I have never liked dynamic binding, and here (adapted from http://en.wikipedia.org/wiki/Scope_(programming)) is a classic problem with it. With both dynamic and lexical binding, the following code executes with the same result:

  arc> (= x 0)
  0
  arc> (def f ()
         x)
  #<procedure: f>
  arc> (def g ()
         (let x 1
           (f)))
  #<procedure: g>
  arc> x
  0
  arc> (f)
  0
However, the result of g is different. With lexical binding, as we have things now

  arc> (g)
  0
With dynamic binding

  arc> (g)
  1
Closures no longer seem very closed, do they? This behaviour is entirely counter-intuitive.

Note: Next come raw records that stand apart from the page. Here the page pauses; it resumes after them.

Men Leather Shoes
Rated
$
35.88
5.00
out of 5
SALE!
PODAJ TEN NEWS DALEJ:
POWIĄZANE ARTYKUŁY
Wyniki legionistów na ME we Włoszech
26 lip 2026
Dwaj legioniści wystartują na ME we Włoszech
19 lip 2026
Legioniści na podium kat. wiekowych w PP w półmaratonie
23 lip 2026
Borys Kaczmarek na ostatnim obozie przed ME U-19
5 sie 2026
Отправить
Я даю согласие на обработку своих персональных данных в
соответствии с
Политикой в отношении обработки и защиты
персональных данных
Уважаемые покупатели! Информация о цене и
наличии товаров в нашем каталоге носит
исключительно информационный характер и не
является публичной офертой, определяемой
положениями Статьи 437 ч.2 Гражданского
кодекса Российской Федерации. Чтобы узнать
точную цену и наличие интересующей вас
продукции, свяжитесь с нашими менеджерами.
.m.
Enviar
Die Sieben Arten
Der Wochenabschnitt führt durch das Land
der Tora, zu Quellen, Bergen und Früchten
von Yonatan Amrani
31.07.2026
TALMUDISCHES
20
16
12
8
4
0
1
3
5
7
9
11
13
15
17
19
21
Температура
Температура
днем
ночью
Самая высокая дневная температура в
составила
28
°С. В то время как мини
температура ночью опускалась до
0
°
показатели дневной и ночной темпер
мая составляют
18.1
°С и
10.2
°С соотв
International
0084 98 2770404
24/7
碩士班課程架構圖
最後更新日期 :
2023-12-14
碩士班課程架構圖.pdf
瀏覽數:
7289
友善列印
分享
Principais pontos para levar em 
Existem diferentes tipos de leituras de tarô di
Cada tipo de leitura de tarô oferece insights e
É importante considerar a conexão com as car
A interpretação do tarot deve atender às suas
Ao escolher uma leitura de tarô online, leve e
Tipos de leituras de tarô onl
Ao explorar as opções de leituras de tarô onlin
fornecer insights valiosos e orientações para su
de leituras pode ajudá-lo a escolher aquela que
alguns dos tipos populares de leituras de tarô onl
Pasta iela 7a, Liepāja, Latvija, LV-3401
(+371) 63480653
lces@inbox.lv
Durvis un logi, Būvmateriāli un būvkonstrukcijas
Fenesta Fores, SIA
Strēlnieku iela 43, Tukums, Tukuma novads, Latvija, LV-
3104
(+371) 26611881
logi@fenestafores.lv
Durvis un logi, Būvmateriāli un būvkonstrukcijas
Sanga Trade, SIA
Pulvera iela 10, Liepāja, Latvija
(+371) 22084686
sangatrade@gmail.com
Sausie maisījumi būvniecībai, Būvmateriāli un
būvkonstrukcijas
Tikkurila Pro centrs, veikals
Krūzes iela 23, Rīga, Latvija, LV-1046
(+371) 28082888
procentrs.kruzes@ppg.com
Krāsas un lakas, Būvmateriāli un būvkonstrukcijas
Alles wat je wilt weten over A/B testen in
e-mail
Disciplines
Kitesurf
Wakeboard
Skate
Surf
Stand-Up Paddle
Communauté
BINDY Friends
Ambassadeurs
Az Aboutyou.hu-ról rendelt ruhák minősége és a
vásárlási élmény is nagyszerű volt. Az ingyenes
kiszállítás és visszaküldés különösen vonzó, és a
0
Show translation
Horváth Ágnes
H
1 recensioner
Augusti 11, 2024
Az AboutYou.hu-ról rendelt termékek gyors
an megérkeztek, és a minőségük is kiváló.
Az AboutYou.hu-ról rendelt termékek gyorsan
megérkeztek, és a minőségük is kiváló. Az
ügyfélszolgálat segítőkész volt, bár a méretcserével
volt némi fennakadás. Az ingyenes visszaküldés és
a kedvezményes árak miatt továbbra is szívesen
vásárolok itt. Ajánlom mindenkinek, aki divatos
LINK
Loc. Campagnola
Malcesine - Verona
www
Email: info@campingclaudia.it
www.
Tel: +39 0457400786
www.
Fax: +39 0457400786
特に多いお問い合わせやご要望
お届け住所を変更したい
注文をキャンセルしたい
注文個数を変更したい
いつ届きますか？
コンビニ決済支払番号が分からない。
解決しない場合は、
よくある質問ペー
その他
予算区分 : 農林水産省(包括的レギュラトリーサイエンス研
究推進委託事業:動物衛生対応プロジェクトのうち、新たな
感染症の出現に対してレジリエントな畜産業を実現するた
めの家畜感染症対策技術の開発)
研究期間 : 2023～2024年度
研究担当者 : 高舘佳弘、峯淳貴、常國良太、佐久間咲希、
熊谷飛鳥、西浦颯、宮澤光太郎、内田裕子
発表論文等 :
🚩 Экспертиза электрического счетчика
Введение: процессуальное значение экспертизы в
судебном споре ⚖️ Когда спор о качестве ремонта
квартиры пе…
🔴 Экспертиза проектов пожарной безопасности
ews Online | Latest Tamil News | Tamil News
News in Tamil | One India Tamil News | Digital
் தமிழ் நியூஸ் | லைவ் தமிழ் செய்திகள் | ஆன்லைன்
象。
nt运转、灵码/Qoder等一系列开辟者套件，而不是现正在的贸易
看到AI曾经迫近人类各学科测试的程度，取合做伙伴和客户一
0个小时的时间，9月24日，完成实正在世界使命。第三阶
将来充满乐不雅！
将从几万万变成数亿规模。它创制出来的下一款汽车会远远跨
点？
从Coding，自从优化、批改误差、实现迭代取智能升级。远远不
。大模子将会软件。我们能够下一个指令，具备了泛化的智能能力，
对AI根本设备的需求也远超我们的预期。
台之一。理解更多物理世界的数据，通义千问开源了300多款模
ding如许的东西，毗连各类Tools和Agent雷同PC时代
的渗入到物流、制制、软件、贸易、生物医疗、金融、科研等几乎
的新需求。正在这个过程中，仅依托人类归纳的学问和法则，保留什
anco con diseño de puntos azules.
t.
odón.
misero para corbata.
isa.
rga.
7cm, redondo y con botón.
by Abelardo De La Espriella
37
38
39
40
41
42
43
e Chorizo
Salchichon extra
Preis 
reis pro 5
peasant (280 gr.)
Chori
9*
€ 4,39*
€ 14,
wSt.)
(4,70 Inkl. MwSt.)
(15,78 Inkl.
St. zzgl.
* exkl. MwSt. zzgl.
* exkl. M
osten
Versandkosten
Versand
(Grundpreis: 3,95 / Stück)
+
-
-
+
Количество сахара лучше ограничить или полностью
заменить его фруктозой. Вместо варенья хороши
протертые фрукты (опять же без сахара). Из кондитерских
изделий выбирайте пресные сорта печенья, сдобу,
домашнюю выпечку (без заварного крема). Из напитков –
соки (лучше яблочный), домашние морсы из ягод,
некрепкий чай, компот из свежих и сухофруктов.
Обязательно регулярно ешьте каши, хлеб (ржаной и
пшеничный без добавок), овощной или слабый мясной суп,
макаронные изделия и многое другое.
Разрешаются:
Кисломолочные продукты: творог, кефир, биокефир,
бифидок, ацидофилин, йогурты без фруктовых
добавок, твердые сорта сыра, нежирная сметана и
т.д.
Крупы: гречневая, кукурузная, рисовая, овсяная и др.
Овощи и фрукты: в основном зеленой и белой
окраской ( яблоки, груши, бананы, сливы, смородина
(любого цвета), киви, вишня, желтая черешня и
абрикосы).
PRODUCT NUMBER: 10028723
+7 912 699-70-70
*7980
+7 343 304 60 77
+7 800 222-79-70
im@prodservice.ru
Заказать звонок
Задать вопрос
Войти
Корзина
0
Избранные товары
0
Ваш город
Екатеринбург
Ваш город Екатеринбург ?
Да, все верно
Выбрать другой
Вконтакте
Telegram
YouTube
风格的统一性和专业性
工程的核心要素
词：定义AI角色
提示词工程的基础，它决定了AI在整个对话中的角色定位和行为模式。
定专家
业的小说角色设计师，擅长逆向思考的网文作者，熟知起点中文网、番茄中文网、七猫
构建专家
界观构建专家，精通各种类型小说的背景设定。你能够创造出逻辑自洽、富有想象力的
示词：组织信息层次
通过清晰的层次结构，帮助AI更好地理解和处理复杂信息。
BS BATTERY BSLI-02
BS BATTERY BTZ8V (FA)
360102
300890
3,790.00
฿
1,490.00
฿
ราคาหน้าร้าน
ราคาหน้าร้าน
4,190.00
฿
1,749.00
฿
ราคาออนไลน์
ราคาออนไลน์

Or suppose that we have the following with lexical binding:

  arc> (def mymap (f xs)
         (if (and (alist xs) xs)
           (cons (f (car xs)) (mymap (cdr xs)))
           xs))
  #<procedure: mymap>
  ; ... time passes ...
  arc> (= f [* _ _])
  #<procedure>
  arc> (mymap [f _] '(1 2 3 4 5))
  (1 4 9 16 25)
With dynamic binding, the last call ((mymap [f _] '(1 2 3 4 5))) would instead be an infinite loop: let F be [f _]. Then mymap's (f (car xs)) would be (F (car xs)). But the f referenced in F is actually F, as that's what f means in the local scope of mymap. So this is equivalent to ([F _] (car xs)), which is thus equivalent to ([[F _] _] (car xs)), which is equivalent to...

Dynamic binding is leaky, opens closures, and enables spooky action at a distance. That is why it is not the default binding.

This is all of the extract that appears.